Professor Amie Sharp is an award-winning poet and a PPCC English, Literature, and Creative Writing professor.

“I’ve been pretty fortunate, after, you know, years of toiling in obscurity. I’ve got some good fortune and some good recognition coming my way, so I’m really grateful for that,” Sharp said.

She encourages and mentors her students in order to pay forward the life-changing professors and mentors from her own studies.

“That’s what my professors did for me and so I’m very committed to passing that along. And I would also say, I’m very passionate about our Pikes Peak Community College students and the high quality of writing that I see from them… I think they’re in a position to really be able to discover their creative voice and that’s really important to me.”

“We have a wonderful legacy we’re building for the students here,” she said of former students whose works are now featured at various publications.

Each of these books contain at least one of her writings

Over 60 pieces of Sharp’s work have been published.

She has received the Best of the Net award from Burningword Literary Journal for her poem “Train at Night in the Desert” which was published in January. This ekphrastic poem was inspired by Georgia O’Keeffe’s painting of the same name.
She was nominated for a Pushcart Prize.

This past summer, Sharp also claimed Artist-In-Residence at the SabinARTi Cultural Association in Casaprota, Italy. This award allowed her to spend a month in Italy with three other artists: Elia, a Brazilian painter, and Gey Pin and Ranice, two performers from Singapore.

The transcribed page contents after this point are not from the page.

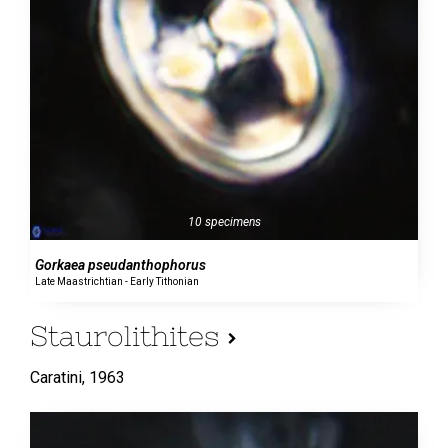
10 specimens
Gorkaea pseudanthophorus
Late Maastrichtian - Early Tithonian
Staurolithites
Caratini,
1963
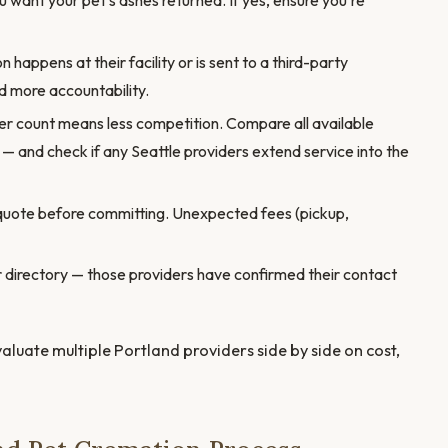
want your pet's ashes returned. If yes, ensure you're
appens at their facility or is sent to a third-party
 more accountability.
er count means less competition. Compare all available
 — and check if any Seattle providers extend service into the
quote before committing. Unexpected fees (pickup,
our directory — those providers have confirmed their contact
valuate multiple Portland providers side by side on cost,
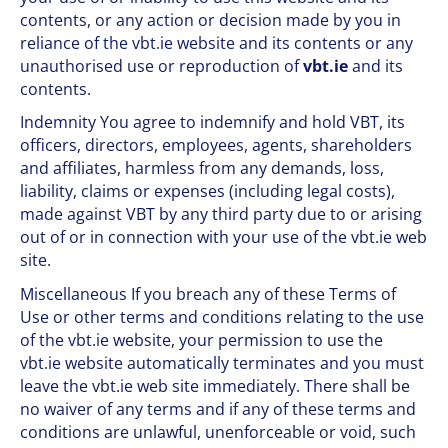
contents, or any action or decision made by you in
reliance of the vbt.ie website and its contents or any
unauthorised use or reproduction of
vbt.ie
and its
contents.
Indemnity You agree to indemnify and hold VBT, its
officers, directors, employees, agents, shareholders
and affiliates, harmless from any demands, loss,
liability, claims or expenses (including legal costs),
made against VBT by any third party due to or arising
out of or in connection with your use of the vbt.ie web
site.
Miscellaneous If you breach any of these Terms of
Use or other terms and conditions relating to the use
of the vbt.ie website, your permission to use the
vbt.ie website automatically terminates and you must
leave the vbt.ie web site immediately. There shall be
no waiver of any terms and if any of these terms and
conditions are unlawful, unenforceable or void, such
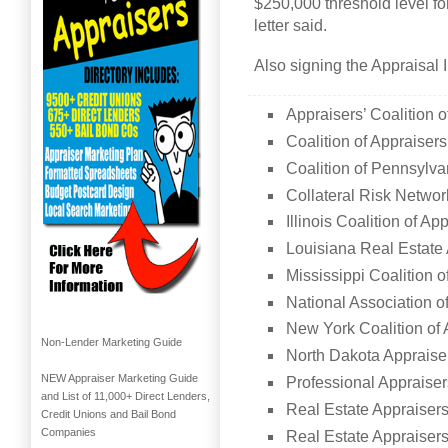
$250,000 threshold level for
letter said.
Also signing the Appraisal I
Appraisers’ Coalition 
Coalition of Appraiser
Coalition of Pennsylva
Collateral Risk Networ
Illinois Coalition of Ap
Louisiana Real Estate 
Mississippi Coalition o
National Association o
New York Coalition of 
Non-Lender Marketing Guide
North Dakota Appraise
NEW Appraiser Marketing Guide
Professional Appraiser
and List of 11,000+ Direct Lenders,
Real Estate Appraisers
Credit Unions and Bail Bond
Companies
Real Estate Appraisers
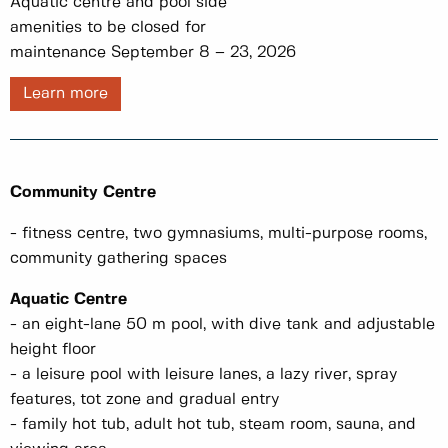
Aquatic centre and pool side
amenities to be closed for
maintenance September 8 – 23, 2026
Learn more
Community Centre
- fitness centre, two gymnasiums, multi-purpose rooms,
community gathering spaces
Aquatic Centre
- an eight-lane 50 m pool, with dive tank and adjustable
height floor
- a leisure pool with leisure lanes, a lazy river, spray
features, tot zone and gradual entry
- family hot tub, adult hot tub, steam room, sauna, and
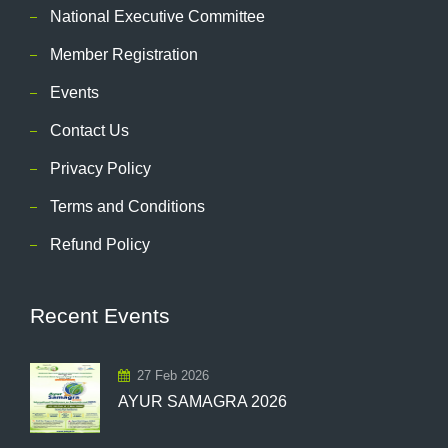
National Executive Committee
Member Registration
Events
Contact Us
Privacy Policy
Terms and Conditions
Refund Policy
Recent Events
27 Feb 2026
AYUR SAMAGRA 2026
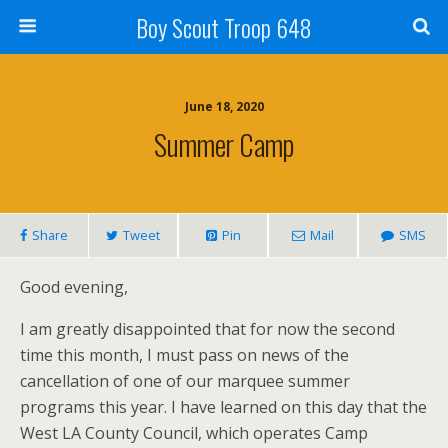
Boy Scout Troop 648
June 18, 2020
Summer Camp
Share
Tweet
Pin
Mail
SMS
Good evening,
I am greatly disappointed that for now the second
time this month, I must pass on news of the
cancellation of one of our marquee summer
programs this year. I have learned on this day that the
West LA County Council, which operates Camp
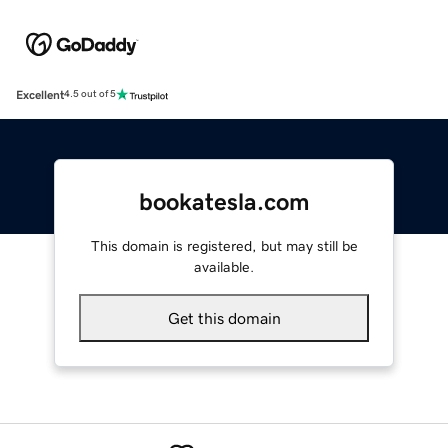
Excellent
4.5 out of 5
bookatesla.com
This domain is registered, but may still be
available.
Get this domain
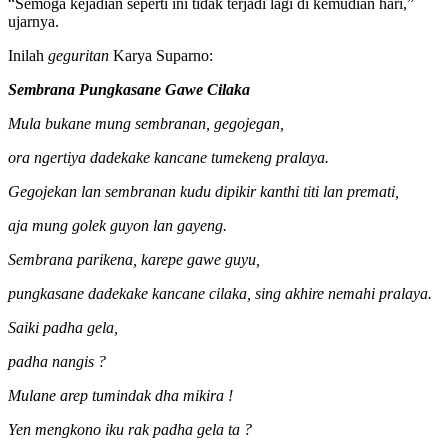
“Semoga kejadian seperti ini tidak terjadi lagi di kemudian hari,”
ujarnya.
Inilah
geguritan
Karya Suparno:
Sembrana Pungkasane Gawe Cilaka
Mula bukane mung sembranan, gegojegan,
ora ngertiya dadekake kancane tumekeng pralaya.
Gegojekan lan sembranan kudu dipikir kanthi titi lan premati,
aja mung golek guyon lan gayeng.
Sembrana parikena, karepe gawe guyu,
pungkasane dadekake kancane cilaka, sing akhire nemahi pralaya.
Saiki padha gela,
padha nangis ?
Mulane arep tumindak dha mikira !
Yen mengkono iku rak padha gela ta ?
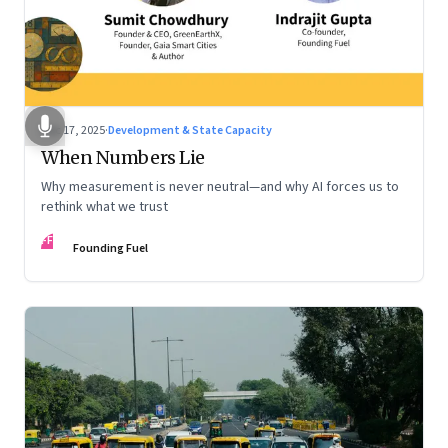
Dec 17, 2025
·
Development & State Capacity
When Numbers Lie
Why measurement is never neutral—and why AI forces us to
rethink what we trust
FF
Founding Fuel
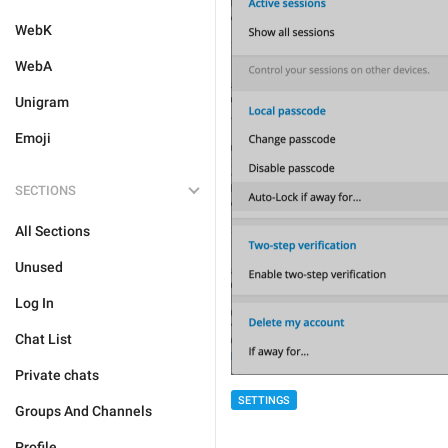
WebK
WebA
Unigram
Emoji
SECTIONS
All Sections
Unused
Log In
Chat List
Private chats
SETTINGS
Groups And Channels
Profile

Six of Sharp’s poems were translated from English into Italian for a presentation to the Casaprota community. “We had a reading where there was an actor – another actor, not [the Singaporean performers] – and he would read the Italian translation and I would read the English, so everyone in the audience would get the poetry. Many of them spoke English, but I have to say, poetry sounds wonderful in Italian,” Sharp said.

About the interplay of teaching poetry and writing poetry, Sharp said, “I think it’s so intertwined. I really can’t imagine one without the other, right? Because I think when I’m teaching poetry, I’m a better poet, and I’m writing more poetry than when I’m not. And that experience, it certainly informs my teaching and then I think helping to mentor others – writers and students – makes me more excited about poetry.”

She is a participant in four different writing groups: Poetry West, the Lighthouse Writers Workshop, her Seattle Pacific University MFA alumni community, and the (staff-only) PPCC Creative Writers Group led by Assistant Professor Brook Bhagat.

“This group Ms. Bhagat has established has been very supportive for people from all over the college, who work for the college, who want to work on their creative writing,” Sharp said.